N.H. Rev. Stat. § 167:4-b

Current through Chapter 381 of the 2024 Legislative Session
Section 167:4-b - Health Carrier Disclosure of Third Party Liability
I. In this section, "health carrier" means a health carrier as defined in RSA 420-G:2 and any health insurer; administrator of self-insured plans, group health plans, as defined in section 607(1) of the Employee Retirement Income Security Act of 1974 (ERISA), 29 U.S.C. section 1167(1), and service benefit plans; any third party administrator of health benefits, provider of health benefits under an ERISA plan, or provider of health benefits under a self administered plan; health management organizations, health service corporations, managed care organizations, pharmacy benefit managers, or other parties that are, by statute, contract, or agreement, legally responsible for payment of a claim for a health care item or service.
II. Each health carrier shall electronically cross-match claims data, policyholder, and subscriber information with the department of health and human services to provide health insurance coverage information, for third party liability purposes, regarding medical assistance recipients and applicants for medical assistance under RSA 167 in accordance with rules adopted by the commissioner of health and human services pursuant to RSA 167:3-c.
III. Such electronic cross-match shall be made by any health carrier upon certification by the department of health and human services that all persons identified on the electronic medium are applicants for or recipients of medical assistance for which the department seeks payment or reimbursement through third party liability.

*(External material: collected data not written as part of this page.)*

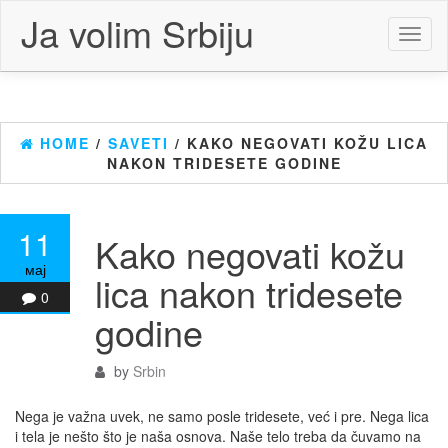
Skip
Ja volim Srbiju
to
Toggl
the
naviga
content
HOME
/
SAVETI
/ KAKO NEGOVATI KOŽU LICA
NAKON TRIDESETE GODINE
11
Kako negovati kožu
мај
lica nakon tridesete
0
godine
by
Srbin
Nega je važna uvek, ne samo posle tridesete, već i pre. Nega lica
i tela je nešto što je naša osnova. Naše telo treba da čuvamo na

A health carrier shall limit the transfer of electronic cross-match information required under this section to a list of medical assistance recipients and applicants for medical assistance under RSA 167 provided to the health carrier by the department of health and human services.
IV. Any health carrier who supplies information in accordance with this section and with rules adopted under RSA 167:3-c shall have immunity from any civil or criminal liability that might otherwise be imposed or incurred.
(a) Accept the state's, or its designated managed care organizations', and/or contractor's or its assigned designee's, right of recovery and assignment to the state or its designated managed care organizations of any right of an individual or other entity to payment from the party for an item or service for which payment has been made under the state plan.
(b) Respond to any inquiry by the state, or its designated managed care organizations, and/or contractor or its assigned designee, within 60 calendar days from the date the inquiry is sent, regarding a claim for payment for any health care item or service that is submitted not later than 3 years after the date of the provision of such health care item or service and action taken on the claim commenced within 6 years of the submission of the claim for payment.
(c)

Not deny a claim submitted by the state, or its designated managed care organizations, and/or contractor or its assigned designee:

(1) Solely on the basis of the date of submission of the claim;
(2) For specific type of format of the claim form, including that the responsible third party cannot require claims to be submitted on national claim forms or electronically;
(3) For unknown or unavailable policyholder information or coordination of benefits authorization from the policyholder;
(4) For failure to present proper documentation at the point-of-sale that is the basis of the claim;
(5) For the state or its designated managed care organizations not having a National Provider Identifier (NPI) on the submitted claim; or
(6) For not obtaining the responsible third party's prior authorization for items or services paid by the state or its designated managed care organizations. The responsible third party shall deem the state's or its designated managed care organizations' payment of a claim for a medical item or service to be the equivalent of the medical assistance recipient having obtained prior authorization for the item or service from the third party.
VI. A health carrier may not refuse to furnish payment, benefits, or services to an individual or refuse to enroll an individual based upon the individual's eligibility for medical assistance under Title XIX of the Social Security Act.

RSA 167:4-b

Amended by 2024, 146:1, eff. 7/1/2024.

1999, 318:3. 2004, 251 : 6 . 2008, 342 : 1 , eff. Sept. 5, 2008.